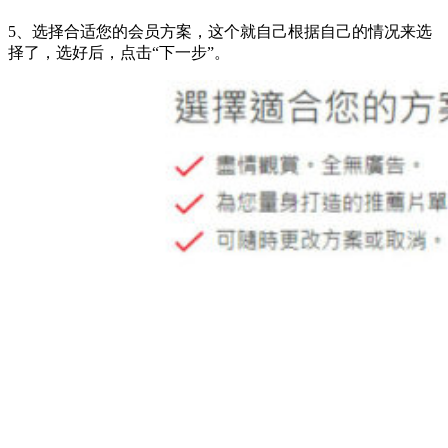
5、选择合适您的会员方案，这个就自己根据自己的情况来选
择了，选好后，点击“下一步”。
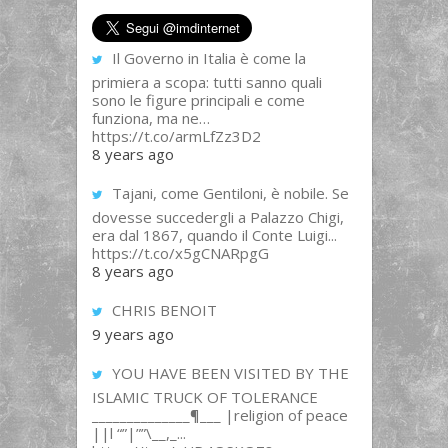
Il Governo in Italia è come la
primiera a scopa: tutti sanno quali
sono le figure principali e come
funziona, ma ne…
https://t.co/armLfZz3D2
8 years ago
Tajani, come Gentiloni, è nobile. Se
dovesse succedergli a Palazzo Chigi,
era dal 1867, quando il Conte Luigi...
https://t.co/x5gCNARpgG
8 years ago
CHRIS BENOIT
9 years ago
YOU HAVE BEEN VISITED BY THE
ISLAMIC TRUCK OF TOLERANCE
______________¶___ |religion of peace
||l “”|””\__,_...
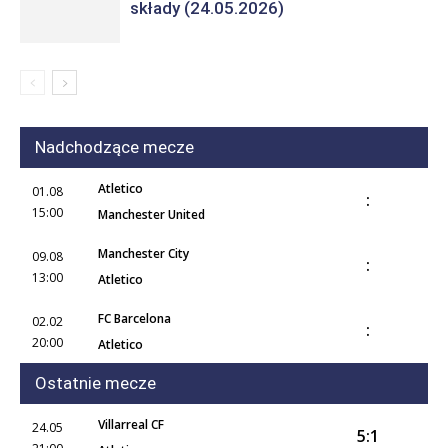
składy (24.05.2026)
Nadchodzące mecze
Atletico
01.08
:
15:00
Manchester United
Manchester City
09.08
:
13:00
Atletico
FC Barcelona
02.02
:
20:00
Atletico
Ostatnie mecze
Villarreal CF
24.05
5:1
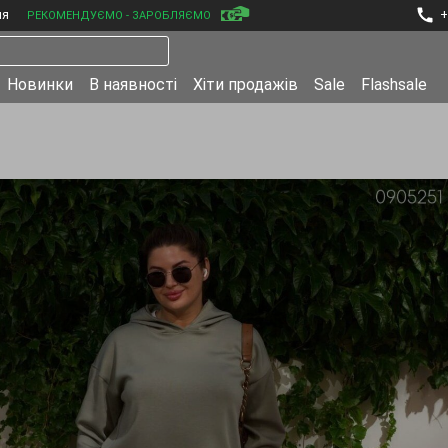
ня
+
РЕКОМЕНДУЄМО - ЗАРОБЛЯЄМО
Новинки
В наявності
Хіти продажів
Sale
Flashsale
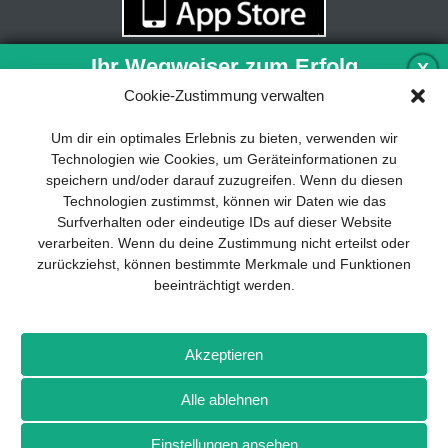
Ihr Wegweiser zum Erfolg
X
Cookie-Zustimmung verwalten
Entwicklung und Implementierung eines
Um dir ein optimales Erlebnis zu bieten, verwenden wir
nachhaltigen Geschäftsmodells sind für
Technologien wie Cookies, um Geräteinformationen zu
jedes Unternehmen unverzichtbar. Das
speichern und/oder darauf zuzugreifen. Wenn du diesen
Business Model Canvas hilft, sich dabei
Technologien zustimmst, können wir Daten wie das
auf das Wesentliche zu konzentrieren
Surfverhalten oder eindeutige IDs auf dieser Website
und stets im Blick zu behalten, worauf es
verarbeiten. Wenn du deine Zustimmung nicht erteilst oder
wirklich ankommt.
zurückziehst, können bestimmte Merkmale und Funktionen
beeinträchtigt werden.
Abonnieren Sie unseren kostenlosen
Newsletter und laden Sie den
umfassenden Leitfaden für KMU
Impressum
Datenschutz
Kontakt
Drones+
Magazin-
herunter: „Vom Produkt zum Business:
Akzeptieren
Abo
Mediadaten
Der Weg zum Erfolg mit dem Business
Model Canvas“.
Alle ablehnen
Weitere Magazine von Wellhausen & Marquardt Medien
Einstellungen ansehen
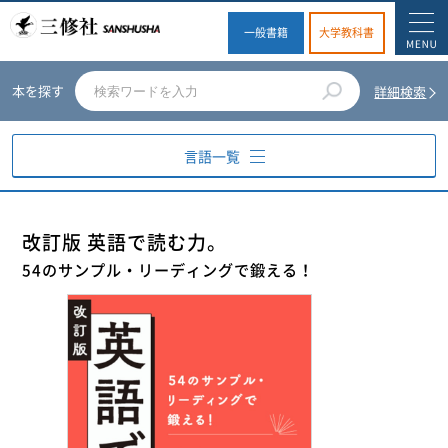
一般書籍
大学教科書
本を探す
詳細検索
言語一覧
英語
改訂版 英語で読む力。
54のサンプル・リーディングで鍛える！
ドイツ語
フランス語
スペイン語
イタリア語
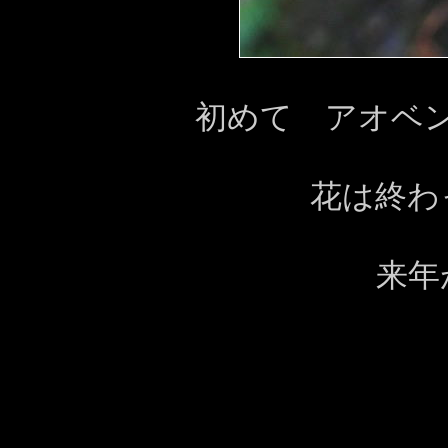
初めて アオベ
花は終
来年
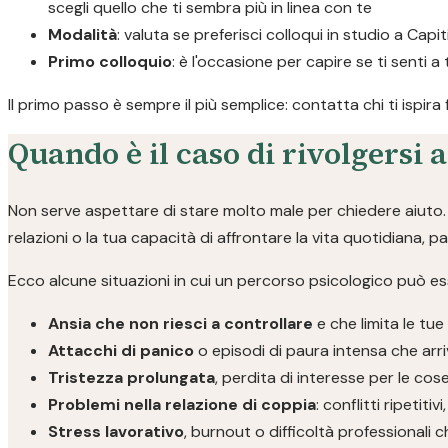
scegli quello che ti sembra più in linea con te
Modalità
: valuta se preferisci colloqui in studio a Capi
Primo colloquio
: è l'occasione per capire se ti senti a
Il primo passo è sempre il più semplice: contatta chi ti ispira
Quando è il caso di rivolgersi 
Non serve aspettare di stare molto male per chiedere aiuto. S
relazioni o la tua capacità di affrontare la vita quotidiana, 
Ecco alcune situazioni in cui un percorso psicologico può ess
Ansia che non riesci a controllare
e che limita le tue
Attacchi di panico
o episodi di paura intensa che arri
Tristezza prolungata
, perdita di interesse per le co
Problemi nella relazione di coppia
: conflitti ripetit
Stress lavorativo
, burnout o difficoltà professionali 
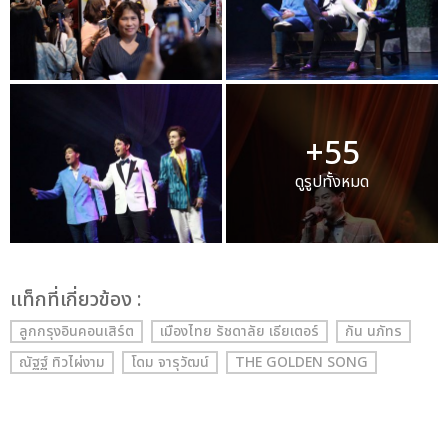
+55
ดูรูปทั้งหมด
เเท็กที่เกี่ยวข้อง :
ลูกกรุงอินคอนเสิร์ต
เมืองไทย รัชดาลัย เธียเตอร์
กัน นภัทร
ณัฐฐ์ ทิวไผ่งาม
โดม จารุวัฒน์
THE GOLDEN SONG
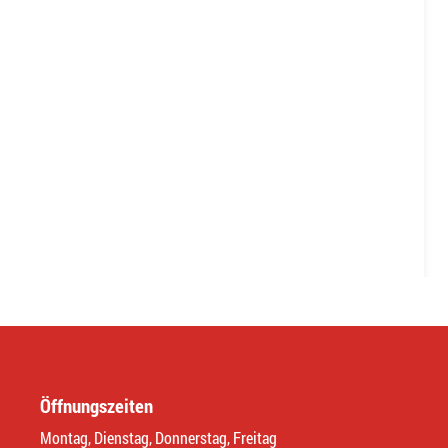
Öffnungszeiten
Montag, Dienstag, Donnerstag, Freitag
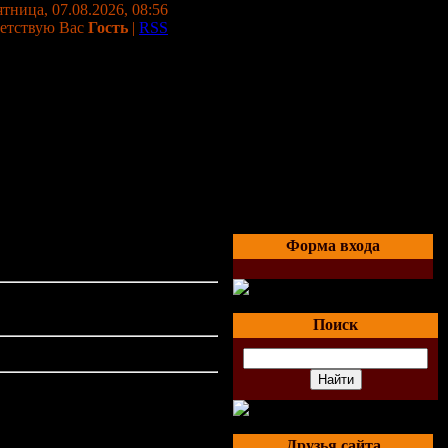
тница, 07.08.2026, 08:56
етствую Вас
Гость
|
RSS
Форма входа
Поиск
Друзья сайта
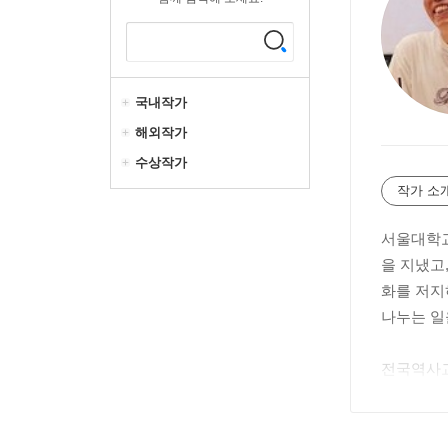
국내작가
해외작가
수상작가
작가 소
서울대학교
을 지냈고
화를 저지
나누는 일
전국역사교
한국사』(A 
중국사) 
무엇을 어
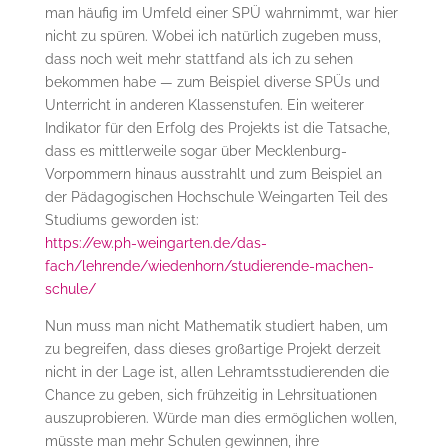
man häufig im Umfeld einer SPÜ wahrnimmt, war hier
nicht zu spüren. Wobei ich natürlich zugeben muss,
dass noch weit mehr stattfand als ich zu sehen
bekommen habe — zum Beispiel diverse SPÜs und
Unterricht in anderen Klassenstufen. Ein weiterer
Indikator für den Erfolg des Projekts ist die Tatsache,
dass es mittlerweile sogar über Mecklenburg-
Vorpommern hinaus ausstrahlt und zum Beispiel an
der Pädagogischen Hochschule Weingarten Teil des
Studiums geworden ist:
https://ew.ph-weingarten.de/das-
fach/lehrende/wiedenhorn/studierende-machen-
schule/
Nun muss man nicht Mathematik studiert haben, um
zu begreifen, dass dieses großartige Projekt derzeit
nicht in der Lage ist, allen Lehramtsstudierenden die
Chance zu geben, sich frühzeitig in Lehrsituationen
auszuprobieren. Würde man dies ermöglichen wollen,
müsste man mehr Schulen gewinnen, ihre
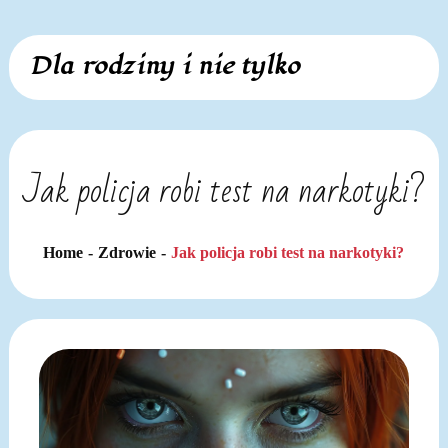
Skip
Dla rodziny i nie tylko
to
content
Jak policja robi test na narkotyki?
Home
Zdrowie
Jak policja robi test na narkotyki?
|---|
Your assignment: Give again, exactly as written above, every line from the one holding "FC Barcelona" to the one holding "o episodi di paura intensa che arri", with both ends kept and the pictures left out.

Reply:
FC Barcelona
02.02
:
20:00
Atletico
Ostatnie mecze
Villarreal CF
24.05
5:1
ня
+
РЕКОМЕНДУЄМО - ЗАРОБЛЯЄМО
Новинки
В наявності
Хіти продажів
Sale
Flashsale
Ihr Wegweiser zum Erfolg
X
Cookie-Zustimmung verwalten
Entwicklung und Implementierung eines
Um dir ein optimales Erlebnis zu bieten, verwenden wir
nachhaltigen Geschäftsmodells sind für
Technologien wie Cookies, um Geräteinformationen zu
jedes Unternehmen unverzichtbar. Das
speichern und/oder darauf zuzugreifen. Wenn du diesen
Business Model Canvas hilft, sich dabei
Technologien zustimmst, können wir Daten wie das
auf das Wesentliche zu konzentrieren
Surfverhalten oder eindeutige IDs auf dieser Website
und stets im Blick zu behalten, worauf es
verarbeiten. Wenn du deine Zustimmung nicht erteilst oder
wirklich ankommt.
zurückziehst, können bestimmte Merkmale und Funktionen
beeinträchtigt werden.
Abonnieren Sie unseren kostenlosen
Newsletter und laden Sie den
umfassenden Leitfaden für KMU
Impressum
Datenschutz
Kontakt
Drones+
Magazin-
herunter: „Vom Produkt zum Business:
Akzeptieren
Abo
Mediadaten
Der Weg zum Erfolg mit dem Business
Model Canvas“.
Alle ablehnen
Weitere Magazine von Wellhausen & Marquardt Medien
Einstellungen ansehen
一般書籍
大学教科書
本を探す
詳細検索
言語一覧
英語
改訂版 英語で読む力。
54のサンプル・リーディングで鍛える！
ドイツ語
フランス語
スペイン語
イタリア語
初めて アオベ
花は終
来年
scegli quello che ti sembra più in linea con te
Modalità
: valuta se preferisci colloqui in studio a Capi
Primo colloquio
: è l'occasione per capire se ti senti a
Il primo passo è sempre il più semplice: contatta chi ti ispira
Quando è il caso di rivolgersi 
Non serve aspettare di stare molto male per chiedere aiuto. S
relazioni o la tua capacità di affrontare la vita quotidiana, 
Ecco alcune situazioni in cui un percorso psicologico può ess
Ansia che non riesci a controllare
e che limita le tue
Attacchi di panico
o episodi di paura intensa che arri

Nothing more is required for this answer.